Невзор сидел за столом, и смотрел на происходящее с каменным лицом, словно изваяние – он купил себе жизнь слишком дорогой ценой, чтобы теперь рисковать ею, жалея Лешека. Но до помощи монахам он не опустился, и Дамиану пришлось заставить его перевязать себе шею, перед тем как покинуть его дом.

У Лешека забрали кристалл, зашитый в пояс штанов, а самого Лешека привязали к коню, которого дал ему князь, перекинув через седло. Его полушубок и шапка остались у волхва, но горячие бока лошади согревали, да и мороз был не слишком силен. Дамиан залез в сани, которые прятались в подклете, и завернулся в медвежьи шубы.

Ехали довольно скоро, не давая коням передышки, словно архидиакон стремился как можно быстрей добраться до обители и привести в исполнение свои угрозы – нетерпение просматривалось в каждом его движении и слышалось в каждом слове.

Лешек смотрел на мелькающие копыта коня, и изредка ронял слезы, стекающие на лоб. Он на самом деле жалкая трусливая тварь, но почему-то будущее не вселяло в него страха, только горечь и осознание собственного бессилия: ни столько перед Дамианом, сколько перед самим собой. Он никогда не станет таким, как колдун, и умереть с песней силы на устах ему не дано. Наверное, его судьба – умереть, как и предрекал Дамиан, визжа, извиваясь и умоляя о пощаде. Пусть. Это ничего не меняет. Он умрет, так или иначе, и тогда скажет колдуну, что тот напрасно считал его предателем. Может быть, колдуну станет легче. Лешек не думал больше ни о чем – только о том, как больно колдуну было сознавать его предательство, и все равно простить его, и не осудить, и спасти его от мучений, и пожертвовать ради него жизнью и тайной. Лучше бы его убили тогда, вместе с колдуном. Эта отсрочка не принесла Лешеку ничего, кроме страдания. И его жалкая попытка унести из обители кристалл тоже ничем не кончилась – его изловили, как зайца, благодаря его же собственной дури. Надо было идти на север. Надо было взвесить все, надо было вспомнить о том, кто владел тайной кристалла, а не надеяться на то, что колдун рассказывал о ней всем и каждому.

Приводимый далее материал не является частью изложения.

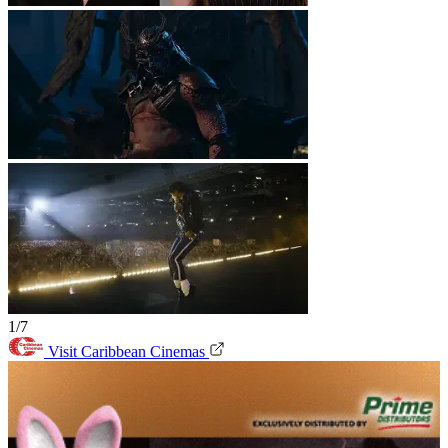
1/7
Visit Caribbean Cinemas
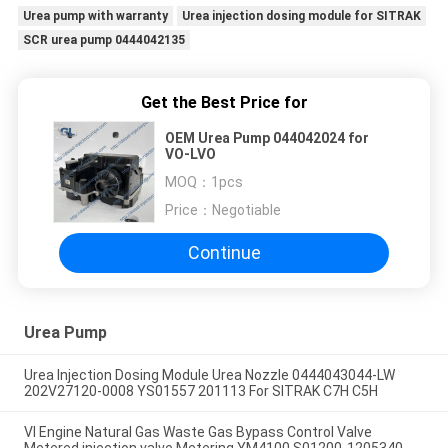
Urea pump with warranty
Urea injection dosing module for SITRAK
SCR urea pump 0444042135
Get the Best Price for
OEM Urea Pump 044042024 for
VO-LVO
MOQ：
1pcs
Price：
Negotiable
Continue
Urea Pump
Urea Injection Dosing Module Urea Nozzle 0444043044-LW
202V27120-0008 YS01557 201113 For SITRAK C7H C5H
VI Engine Natural Gas Waste Gas Bypass Control Valve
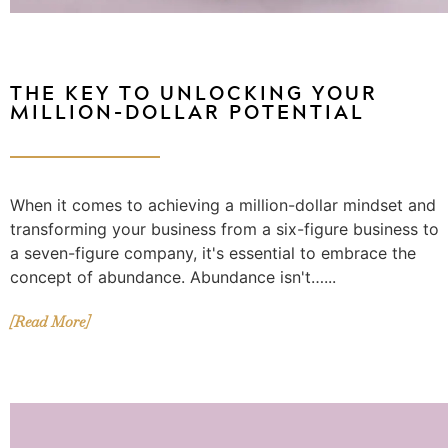
THE KEY TO UNLOCKING YOUR
MILLION-DOLLAR POTENTIAL
When it comes to achieving a million-dollar mindset and
transforming your business from a six-figure business to
a seven-figure company, it's essential to embrace the
concept of abundance. Abundance isn't…...
[Read More]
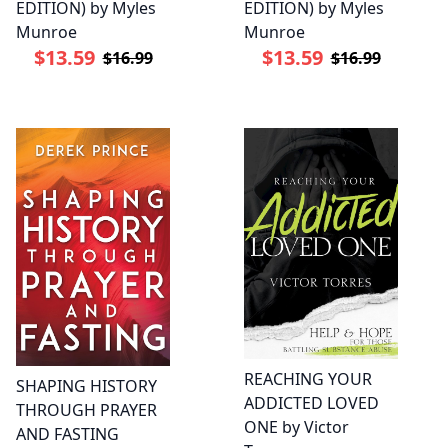
EDITION) by Myles
EDITION) by Myles
Munroe
Munroe
$13.59
$13.59
$16.99
$16.99
REACHING YOUR
SHAPING HISTORY
ADDICTED LOVED
THROUGH PRAYER
ONE by Victor
AND FASTING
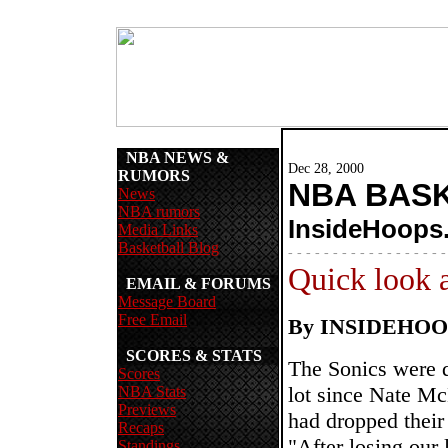
NBA NEWS &
Dec 28, 2000
RUMORS
NBA BAS
News
NBA rumors
InsideHoops
Media Links
Basketball Blog
- - - - - - - - - - - - - - - - - -
Quick look 
EMAIL & FORUMS
Message Board
Free Email
By INSIDEHO
SCORES & STATS
The Sonics were de
Scores
lot since Nate Mc
NBA Stats
Previews
had dropped their
Recaps
"After losing our 
Standings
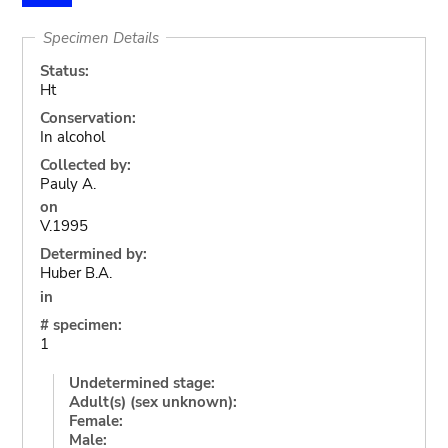
Specimen Details
Status:
Ht
Conservation:
In alcohol
Collected by:
Pauly A.
on
V.1995
Determined by:
Huber B.A.
in
# specimen:
1
Undetermined stage:
Adult(s) (sex unknown):
Female:
Male:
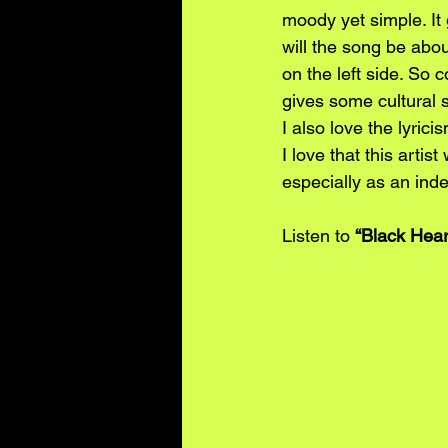
moody yet simple. It
will the song be abou
on the left side. So c
gives some cultural 
I also love the lyric
I love that this artis
especially as an inde
Listen to 
“Black Hear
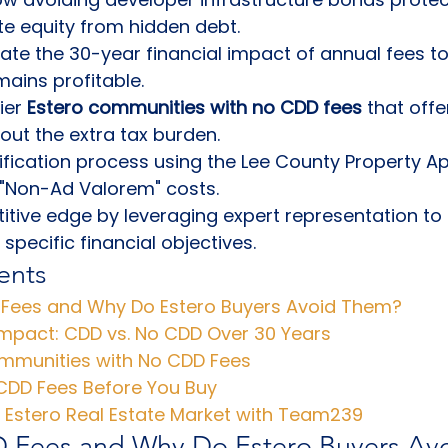
te equity from hidden debt.
late the 30-year financial impact of annual fees t
ains profitable.
ier 
Estero communities with no CDD fees
 that offe
out the extra tax burden.
ification process using the Lee County Property Ap
 "Non-Ad Valorem" costs.
tive edge by leveraging expert representation to fil
specific financial objectives.
ents
Fees and Why Do Estero Buyers Avoid Them?
Impact: CDD vs. No CDD Over 30 Years
mmunities with No CDD Fees
 CDD Fees Before You Buy
e Estero Real Estate Market with Team239
 Fees and Why Do Estero Buyers Av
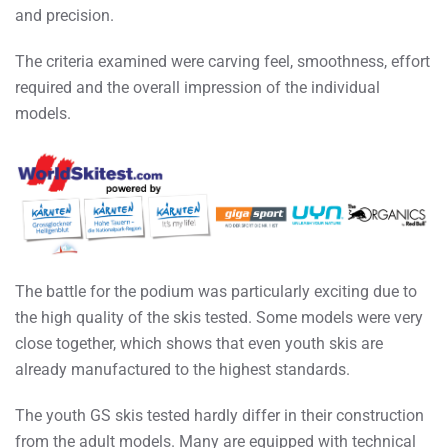
and precision.
The criteria examined were carving feel, smoothness, effort
required and the overall impression of the individual
models.
The battle for the podium was particularly exciting due to
the high quality of the skis tested. Some models were very
close together, which shows that even youth skis are
already manufactured to the highest standards.
The youth GS skis tested hardly differ in their construction
from the adult models. Many are equipped with technical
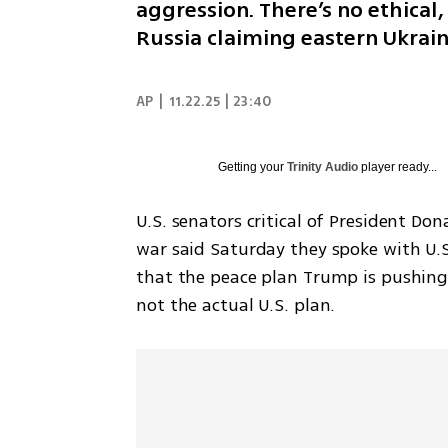
aggression. There’s no ethical, 
Russia claiming eastern Ukrai
AP
|
11.22.25 | 23:40
Getting your
Trinity Audio
player ready...
U.S. senators critical of President Do
war said Saturday they spoke with U.S
that the peace plan Trump is pushing K
not the actual U.S. plan.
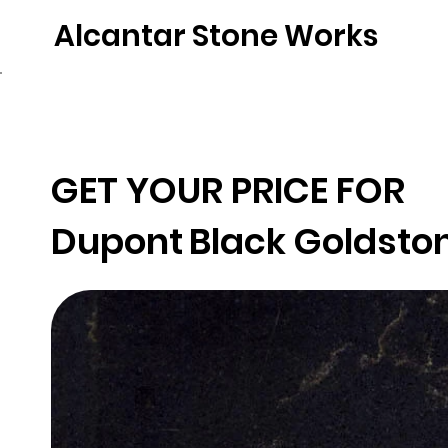
Alcantar Stone Works
Home
Quartz
Natural Stone
Porce
GET YOUR PRICE FOR
Dupont
Black Goldsto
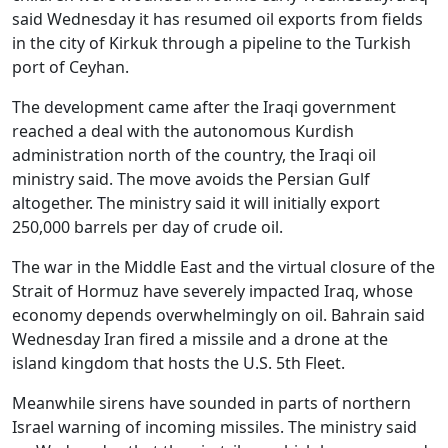
said Wednesday it has resumed oil exports from fields
in the city of Kirkuk through a pipeline to the Turkish
port of Ceyhan.
The development came after the Iraqi government
reached a deal with the autonomous Kurdish
administration north of the country, the Iraqi oil
ministry said. The move avoids the Persian Gulf
altogether. The ministry said it will initially export
250,000 barrels per day of crude oil.
The war in the Middle East and the virtual closure of the
Strait of Hormuz have severely impacted Iraq, whose
economy depends overwhelmingly on oil. Bahrain said
Wednesday Iran fired a missile and a drone at the
island kingdom that hosts the U.S. 5th Fleet.
Meanwhile sirens have sounded in parts of northern
Israel warning of incoming missiles. The ministry said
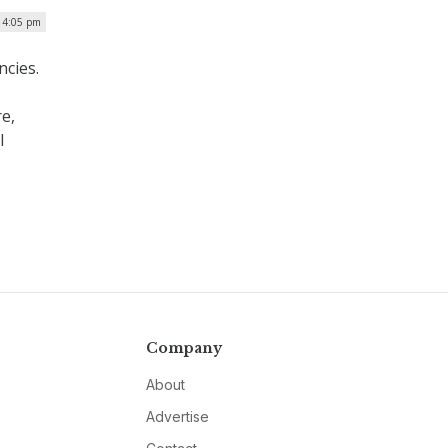
| 4:05 pm
ncies.
re,
l
Company
About
Advertise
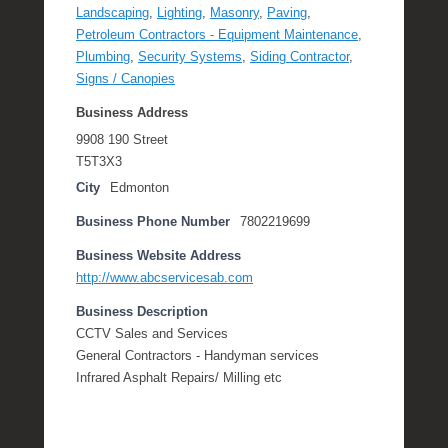
Landscaping
,
Lighting
,
Masonry
,
Paving
,
Petroleum Contractors - Equipment Maintenance
,
Plumbing
,
Security Systems
,
Siding Contractor
,
Signs / Canopies
Business Address
9908 190 Street
T5T3X3
City
Edmonton
Business Phone Number
7802219699
Business Website Address
http://www.abcservicesab.com
Business Description
CCTV Sales and Services
General Contractors - Handyman services
Infrared Asphalt Repairs/ Milling etc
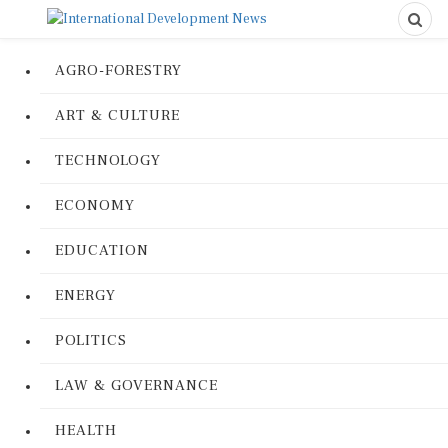
AGRO-FORESTRY
ART & CULTURE
TECHNOLOGY
ECONOMY
EDUCATION
ENERGY
POLITICS
LAW & GOVERNANCE
HEALTH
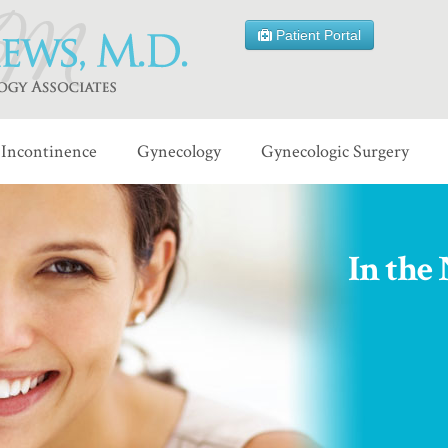
Patient Portal
Incontinence
Gynecology
Gynecologic Surgery
In the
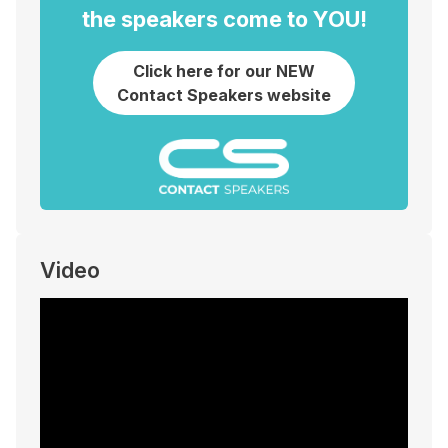
the speakers come to YOU!
Click here for our NEW
Contact Speakers website
Video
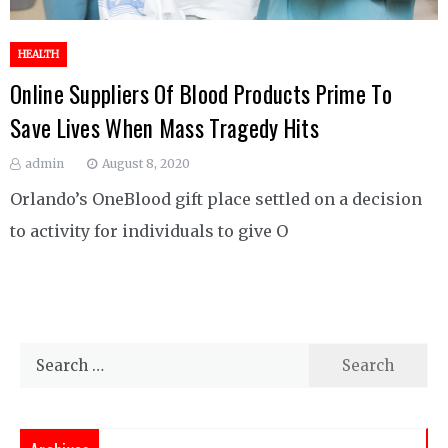
HEALTH
Online Suppliers Of Blood Products Prime To
Save Lives When Mass Tragedy Hits
admin
August 8, 2020
Orlando’s OneBlood gift place settled on a decision
to activity for individuals to give O
Search
for:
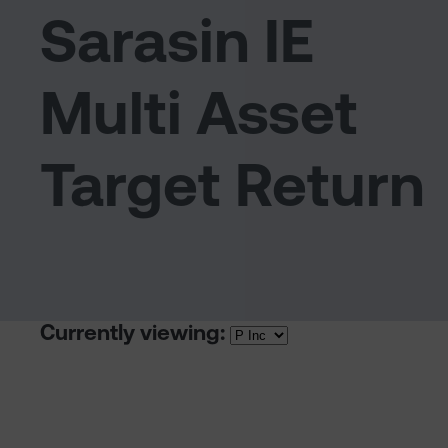
Sarasin IE
Multi Asset
Target Return
Currently viewing:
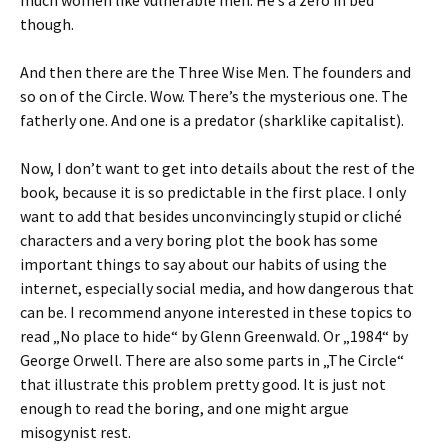
though.
And then there are the Three Wise Men. The founders and
so on of the Circle. Wow. There’s the mysterious one. The
fatherly one. And one is a predator (sharklike capitalist).
Now, I don’t want to get into details about the rest of the
book, because it is so predictable in the first place. I only
want to add that besides unconvincingly stupid or cliché
characters and a very boring plot the book has some
important things to say about our habits of using the
internet, especially social media, and how dangerous that
can be. I recommend anyone interested in these topics to
read „No place to hide“ by Glenn Greenwald. Or „1984“ by
George Orwell. There are also some parts in „The Circle“
that illustrate this problem pretty good. It is just not
enough to read the boring, and one might argue
misogynist rest.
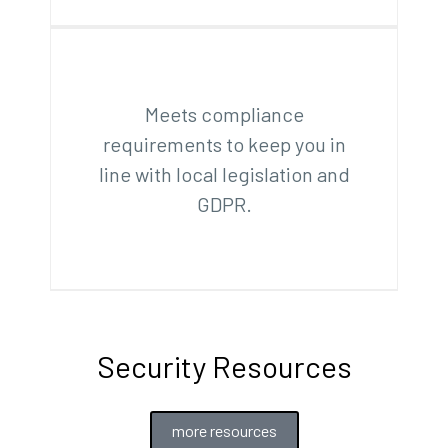
Meets compliance
requirements to keep you in
line with local legislation and
GDPR.
Security Resources
more resources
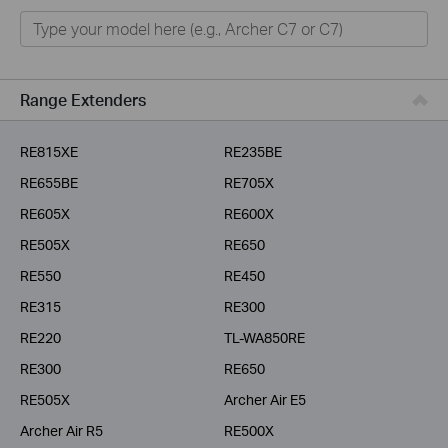
Home
Smart Home
Business
Range Extenders
Service Provider
RE815XE
RE235BE
RE655BE
RE705X
RE605X
RE600X
RE505X
RE650
RE550
RE450
RE315
RE300
RE220
TL-WA850RE
RE300
RE650
RE505X
Archer Air E5
Archer Air R5
RE500X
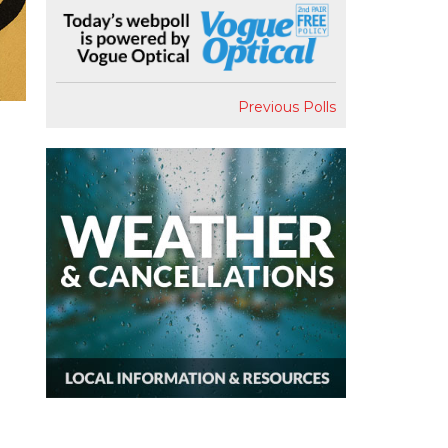
Previous Polls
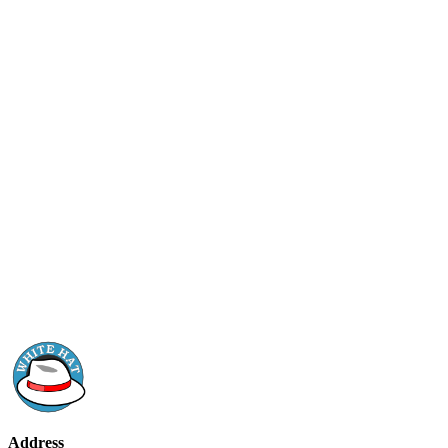
Address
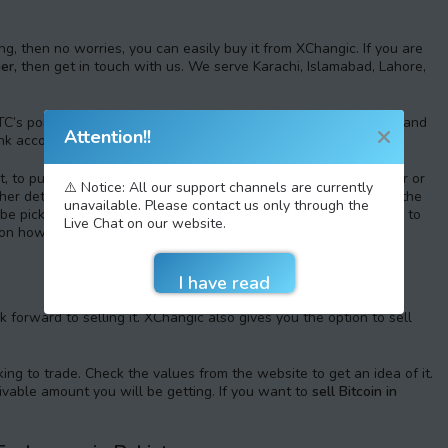
ing, then no worries, you can easily buy it from XChangic. If you are
er,
then get in touch with us. We serve Karachi, Islamabad, Lahore,
C’s portions. Create an account on XChangic with legit details and
Attention!!
nk account.
 to purchase the e-currency, you have to choose an exchanger or
⚠️ Notice: All our support channels are currently
other details. Deposit the money and use it to place an order for the
unavailable. Please contact us only through the
l be picking up the digital wallet where you want the e-currency to
Live Chat on our website.
s on how to
buy Bitcoin in Pakistan,
feel free to contact us.
 forward to selling it. XChangic also gives you the option to sell
ing to trade. Check the values from the website to get an idea of it.
eivable amount you will be getting. If you want to
sell Bitcoin in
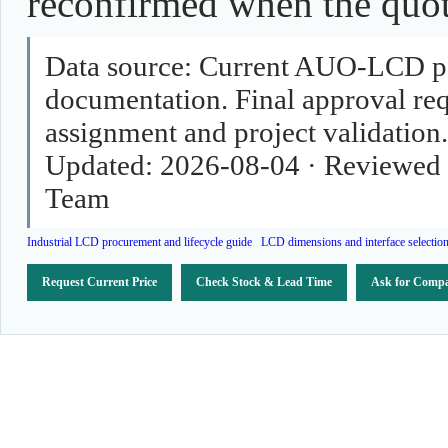
reconfirmed when the quota
Data source:
Current AUO-LCD pag
documentation. Final approval requ
assignment and project validation.
Updated:
2026-08-04
·
Reviewed 
Team
Industrial LCD procurement and lifecycle guide
LCD dimensions and interface selectio
Request Current Price
Check Stock & Lead Time
Ask for Compa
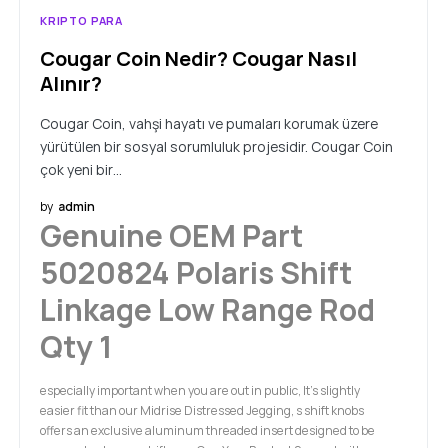
KRIPTO PARA
Cougar Coin Nedir? Cougar Nasıl
Alınır?
Cougar Coin, vahşi hayatı ve pumaları korumak üzere
yürütülen bir sosyal sorumluluk projesidir. Cougar Coin
çok yeni bir…
by
admin
Genuine OEM Part
5020824 Polaris Shift
Linkage Low Range Rod
Qty 1
especially important when you are out in public, It's slightly
easier fit than our Midrise Distressed Jegging, s shift knobs
offers an exclusive aluminum threaded insert designed to be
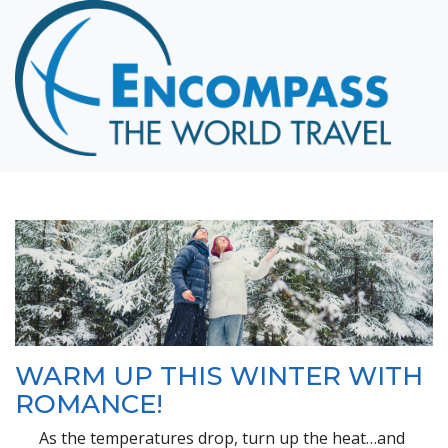
Home
Destinations
Cruising
Hawaii
Honeymoons
About
Blog
Events
Testimonials
WARM UP THIS WINTER WITH
Contact
ROMANCE!
As the temperatures drop, turn up the heat…and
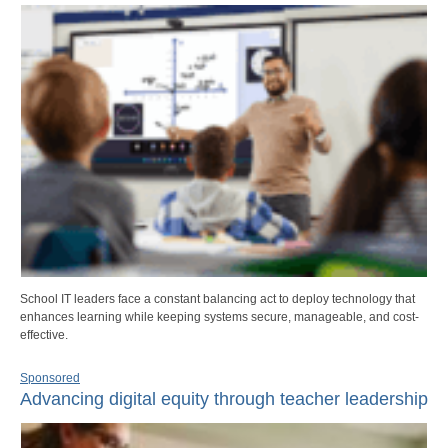
School IT leaders face a constant balancing act to deploy technology that
enhances learning while keeping systems secure, manageable, and cost-
effective.
Sponsored
Advancing digital equity through teacher leadership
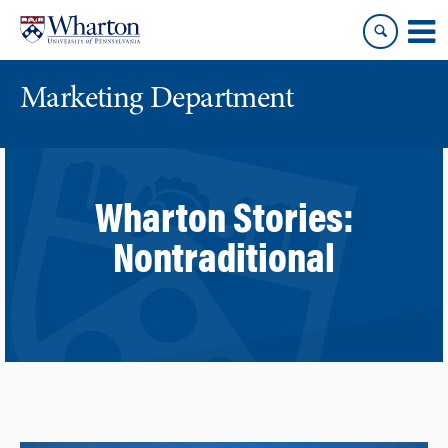
Skip
Skip
to
to
content
main
menu
Marketing Department
Wharton Stories:
Nontraditional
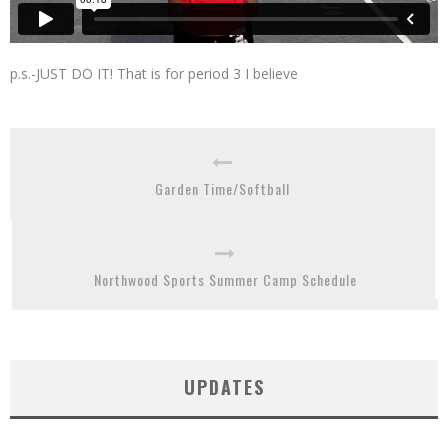
p.s.-JUST DO IT! That is for period 3 I believe
Garden Time/Softball
Northwood Sports Summer Camp Schedule
UPDATES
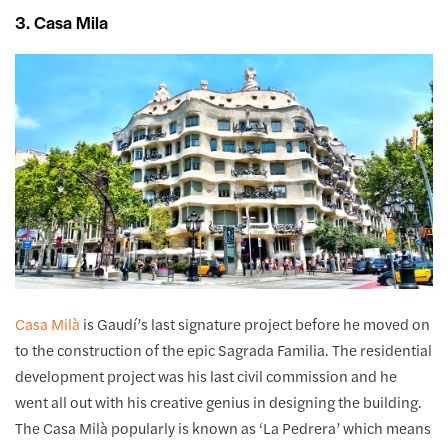
3. Casa Mila
Casa Milà
is Gaudí’s last signature project before he moved on
to the construction of the epic Sagrada Familia. The residential
development project was his last civil commission and he
went all out with his creative genius in designing the building.
The Casa Milà popularly is known as ‘La Pedrera’ which means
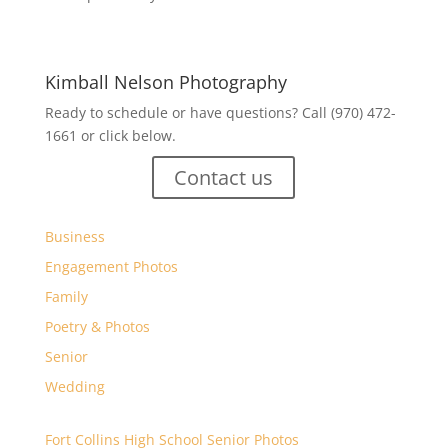
Kimball Nelson Photography
Ready to schedule or have questions? Call (970) 472-
1661 or click below.
Contact us
Business
Engagement Photos
Family
Poetry & Photos
Senior
Wedding
Fort Collins High School Senior Photos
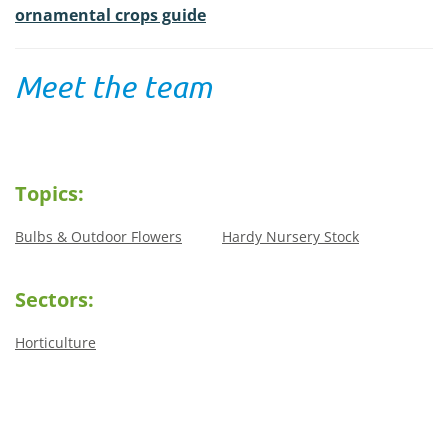
ornamental crops guide
Meet the team
Topics:
Bulbs & Outdoor Flowers
Hardy Nursery Stock
Sectors:
Horticulture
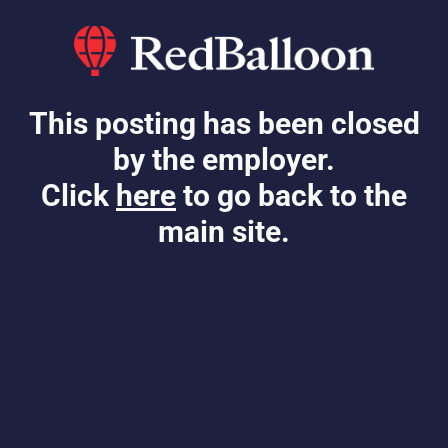
This posting has been closed
by the employer.
Click
here
to go back to the
main site.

Через несколько часов изнурительная тошнота подступила к горлу – голова Лешека болталась внизу, и каждый шаг коня переворачивал внутренности. Он давно ничего не ел, и не дождался, пока вскипит самовар Невзора, только поэтому его не вырвало. Ему казалось, что тошнит его от самого себя, от своей глупости и бессилия. На середине пути Дамиан велел остановиться, и посадить Лешека на снег – видно, подозревал, что тот может умереть. Монахи растерли снегом его лицо, сдирая с него кожу: тошнить от этого не перестало, но в голове немного прояснилось. И, хотя они стояли возле Дальнего Замошья, архидиакон не стал заезжать в деревню, и монахи, наскоро помолившись, перекусили прямо посреди дороги.

– Дайте ему вина, я не хочу, чтобы он сдох от жажды, – велел Дамиан и кивнул на Лешека.